Has the Mad Men well gone dry? Or is he just ashamed of the mauve BS that has become his career? No matter, I welcome RJD2 back into the realm of the realness with open arms, and this album is a savory masterpiece when compared to his last two efforts. He still hasn’t re-incorporated the sampling-frenzy of his debut album Deadringer, but he adds some zest with an army of acid synthesizers, fluttering flutes and to-the-point drums. It’s a prog-rock bonanza, and your Styx-obsessed friend from high school is probably all about it. The album is called We Are the Doorways, and RJ has donned a new persona, “the Insane Warrior” — a so-called “inverted version” of himself.

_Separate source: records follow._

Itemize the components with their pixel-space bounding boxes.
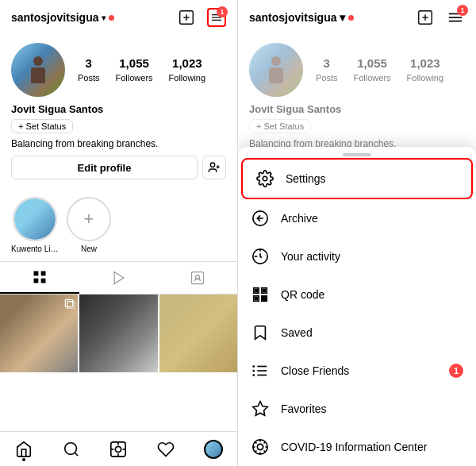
- menu-button[interactable]: 1: [207, 8, 226, 27]
- menu-badge: 1: [217, 6, 228, 17]
- following-label: Following: [169, 73, 205, 83]
- qr-code-label: QR code: [281, 288, 463, 301]
- nav-avatar: [204, 440, 223, 459]
- nav-profile[interactable]: [190, 432, 237, 466]
- svg-rect-10: [40, 272, 45, 276]
- story-new[interactable]: + New: [67, 197, 111, 253]
- edit-profile-label: Edit profile: [78, 162, 132, 174]
- menu-item-saved[interactable]: Saved: [238, 314, 476, 352]
- saved-icon: [251, 323, 270, 342]
- close-friends-badge: 1: [449, 364, 463, 378]
- right-menu-badge: 1: [457, 5, 468, 16]
- nav-heart[interactable]: [142, 432, 190, 466]
- right-posts-count: 3: [316, 56, 338, 70]
- story-label-kuwento: Kuwento Litrato: [11, 245, 59, 253]
- right-chevron-icon: ▾: [340, 11, 345, 24]
- edit-profile-button[interactable]: Edit profile: [11, 156, 198, 179]
- right-avatar-silhouette: [269, 56, 283, 83]
- profile-actions: Edit profile: [11, 156, 226, 179]
- right-username-area[interactable]: santosjovitsigua ▾: [249, 11, 354, 24]
- menu-item-favorites[interactable]: Favorites: [238, 390, 476, 428]
- svg-rect-14: [192, 272, 204, 284]
- right-header: santosjovitsigua ▾ 1: [238, 0, 476, 35]
- right-followers-stat: 1,055 Followers: [354, 56, 391, 84]
- add-person-button[interactable]: [202, 156, 226, 179]
- svg-rect-16: [66, 299, 73, 306]
- right-set-status-button[interactable]: + Set Status: [249, 119, 311, 133]
- svg-rect-48: [265, 299, 267, 302]
- right-add-post-button[interactable]: [416, 8, 435, 27]
- nav-home[interactable]: [0, 432, 48, 466]
- add-post-button[interactable]: [177, 8, 196, 27]
- followers-count: 1,055: [116, 56, 153, 70]
- svg-line-65: [264, 451, 266, 453]
- favorites-icon: [251, 399, 270, 418]
- svg-rect-49: [262, 299, 264, 302]
- story-kuwento[interactable]: Kuwento Litrato: [11, 197, 59, 253]
- story-label-new: New: [81, 245, 97, 253]
- tab-tagged[interactable]: [158, 262, 237, 294]
- profile-name: Jovit Sigua Santos: [11, 103, 226, 115]
- grid-item-1[interactable]: [0, 295, 78, 372]
- menu-item-covid[interactable]: COVID-19 Information Center: [238, 428, 476, 466]
- right-menu-button[interactable]: 1: [446, 8, 465, 27]
- right-online-dot: [348, 15, 354, 21]
- grid-item-3[interactable]: [159, 295, 237, 372]
- svg-rect-50: [265, 296, 267, 298]
- menu-item-settings[interactable]: Settings: [241, 158, 473, 199]
- covid-label: COVID-19 Information Center: [281, 441, 463, 453]
- followers-stat[interactable]: 1,055 Followers: [116, 56, 153, 84]
- nav-search[interactable]: [48, 432, 95, 466]
- grid-item-2[interactable]: [79, 295, 157, 372]
- close-friends-icon: [251, 361, 270, 380]
- right-following-count: 1,023: [407, 56, 443, 70]
- archive-label: Archive: [281, 212, 463, 225]
- svg-point-35: [263, 176, 267, 181]
- story-circle-kuwento: [13, 197, 57, 241]
- tab-reels[interactable]: [79, 262, 159, 294]
- qr-code-icon: [251, 285, 270, 304]
- story-thumbnail-kuwento: [14, 198, 56, 240]
- right-set-status-label: + Set Status: [256, 121, 304, 131]
- svg-rect-43: [255, 290, 258, 292]
- menu-item-qr-code[interactable]: QR code: [238, 275, 476, 314]
- svg-point-18: [64, 442, 76, 454]
- right-posts-label: Posts: [316, 73, 338, 83]
- menu-drawer: Settings Archive: [238, 147, 476, 466]
- svg-point-59: [257, 444, 263, 449]
- right-panel: santosjovitsigua ▾ 1: [238, 0, 476, 466]
- menu-item-your-activity[interactable]: Your activity: [238, 237, 476, 275]
- following-stat[interactable]: 1,023 Following: [169, 56, 205, 84]
- left-header: santosjovitsigua ▾ 1: [0, 0, 237, 35]
- svg-point-21: [116, 446, 121, 452]
- posts-stat[interactable]: 3 Posts: [78, 56, 100, 84]
- svg-rect-47: [262, 296, 264, 298]
- covid-icon: [251, 437, 270, 456]
- right-profile-name: Jovit Sigua Santos: [249, 103, 465, 115]
- saved-label: Saved: [281, 326, 463, 339]
- menu-item-archive[interactable]: Archive: [238, 199, 476, 237]
- svg-rect-44: [263, 290, 266, 292]
- right-avatar: [249, 43, 303, 97]
- menu-item-close-friends[interactable]: Close Friends 1: [238, 352, 476, 390]
- drawer-handle: [343, 153, 371, 156]
- svg-rect-45: [255, 298, 258, 300]
- photo-grid: [0, 295, 237, 431]
- right-followers-label: Followers: [354, 73, 391, 83]
- left-header-icons: 1: [177, 8, 226, 27]
- svg-point-6: [210, 163, 214, 167]
- set-status-label: + Set Status: [18, 121, 66, 131]
- right-profile-stats: 3 Posts 1,055 Followers 1,023 Following: [316, 56, 443, 84]
- svg-line-19: [75, 453, 78, 456]
- left-username-area[interactable]: santosjovitsigua ▾: [11, 11, 114, 24]
- tabs-section: [0, 261, 237, 295]
- settings-label: Settings: [286, 172, 459, 185]
- set-status-button[interactable]: + Set Status: [11, 119, 73, 133]
- tab-grid[interactable]: [0, 262, 79, 294]
- avatar[interactable]: [11, 43, 65, 97]
- multi-photo-icon: [63, 298, 75, 312]
- stories-section: Kuwento Litrato + New: [0, 192, 237, 261]
- right-header-icons: 1: [416, 8, 465, 27]
- right-username: santosjovitsigua: [249, 11, 336, 24]
- nav-reels[interactable]: [95, 432, 143, 466]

“Thrust and Gain” is a grandiose introduction track that emphasizes dynamics instead of RJ’s innate ability to slice a loop into submission. It reminds me of an Alan Hawkshaw track from an old Bruton vinyl, like the background music to an awesome documentary from the ‘70s. A little over a minute into the second track, “The Water Wheel,” RJD2 unleashes an unrelenting barrage of Hammond B-3 and a thick layer of Korg synth bass — now, this is the RJD2 I missed. You can tell he is having fun with this track, and that’s really what most fans want to hear. It just gets heavier and heavier from there and he really takes that vintage mellotron sound and re-launches it into modernity. “Then You Hear the Footsteps” morphs into an entirely different song mid-way, a shape-shifting technique found throughout the album. “Black Nectar” pairs a high-pitched funkadelic synth squiggle with wubby bass line that takes me back to my childhood days of playing Toejam and Earl: Panic on Funkatron while drooling helplessly on my grandmother’s shag carpet. He maintains the retro prog-rock vibe throughout the album, with the exception of “Saint Ignatius Belsse,” which staggers with light chimes, a waxy Rhodes and light percussion.

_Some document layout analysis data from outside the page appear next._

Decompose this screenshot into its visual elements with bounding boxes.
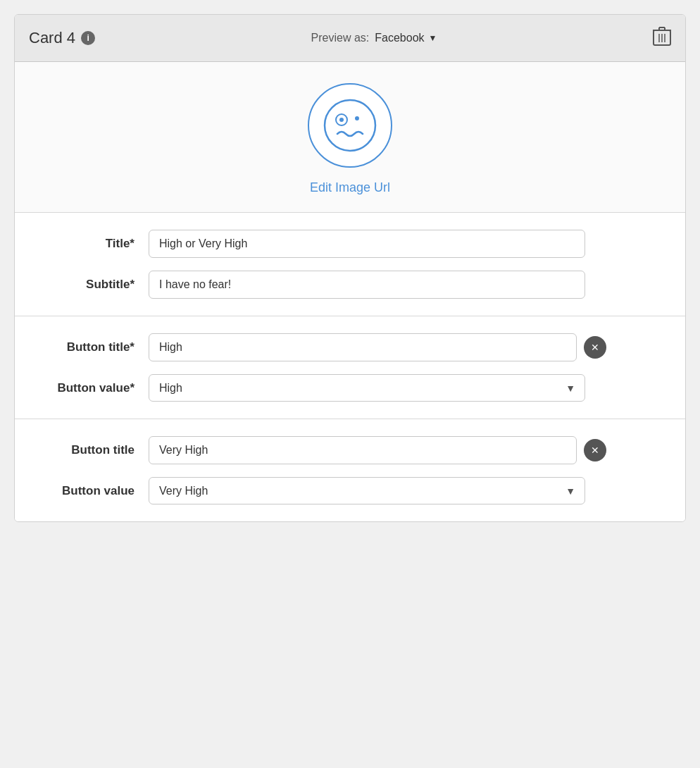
button1-value-select[interactable]: High Very High Medium Low [149, 374, 585, 402]
button2-title-label: Button title [36, 443, 149, 457]
subtitle-row: Subtitle* [36, 271, 664, 299]
button2-title-input-wrapper [149, 436, 606, 464]
title-subtitle-section: Title* Subtitle* [15, 213, 685, 316]
title-row: Title* [36, 230, 664, 258]
button1-title-row: Button title* [36, 333, 664, 361]
delete-card-button[interactable] [653, 26, 671, 50]
title-input[interactable] [149, 230, 585, 258]
subtitle-input[interactable] [149, 271, 585, 299]
button1-remove-button[interactable] [584, 336, 606, 359]
button2-section: Button title Button value High Very High… [15, 419, 685, 521]
button1-title-label: Button title* [36, 340, 149, 354]
edit-image-url-link[interactable]: Edit Image Url [310, 180, 390, 195]
preview-value: Facebook [375, 32, 424, 44]
preview-label: Preview as: [311, 32, 370, 44]
card-container: Card 4 i Preview as: Facebook ▼ [14, 14, 686, 522]
header-center: Preview as: Facebook ▼ [311, 32, 437, 44]
title-label: Title* [36, 237, 149, 251]
card-header: Card 4 i Preview as: Facebook ▼ [15, 15, 685, 62]
subtitle-label: Subtitle* [36, 278, 149, 292]
avatar-image[interactable] [308, 83, 392, 168]
image-section: Edit Image Url [15, 62, 685, 213]
button1-value-select-wrapper: High Very High Medium Low ▼ [149, 374, 585, 402]
button2-value-select-wrapper: High Very High Medium Low ▼ [149, 477, 585, 504]
button2-value-row: Button value High Very High Medium Low ▼ [36, 477, 664, 504]
button1-section: Button title* Button value* High Very Hi… [15, 316, 685, 419]
button2-remove-button[interactable] [584, 439, 606, 462]
button1-value-label: Button value* [36, 381, 149, 395]
dropdown-arrow-icon: ▼ [429, 33, 437, 43]
button1-title-input[interactable] [149, 333, 577, 361]
button2-value-label: Button value [36, 484, 149, 498]
button2-title-input[interactable] [149, 436, 577, 464]
info-icon[interactable]: i [81, 31, 95, 45]
svg-point-11 [355, 116, 359, 120]
svg-point-10 [339, 118, 344, 122]
button1-value-row: Button value* High Very High Medium Low … [36, 374, 664, 402]
svg-point-8 [325, 100, 375, 151]
card-title: Card 4 [29, 29, 75, 47]
header-left: Card 4 i [29, 29, 95, 47]
preview-platform[interactable]: Facebook ▼ [375, 32, 437, 44]
button2-title-row: Button title [36, 436, 664, 464]
button2-value-select[interactable]: High Very High Medium Low [149, 477, 585, 504]
button1-title-input-wrapper [149, 333, 606, 361]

The DJ Shadow-style producers never had much impact hip-hop as a whole and probably never will because they are perceived as pompous and void of authenticity. I don’t think of this as a handicap, but a freedom to redefine the constricting norms of the genre. Similar attempts at experimentation by hip-hop mainstays are usually greeted with indifference if not flat-out resistance, with the exception of pioneers like J Dilla or Madlib — i.e. don’t expect to see tangential dabblings in psychedelia from the likes of DJ Premier, Showbiz or Pete Rock. Unfortunate as it may be, white hip-hop producers/artists are often granted greater leeway when it comes to projects like RJD2’s We Are The Doorways.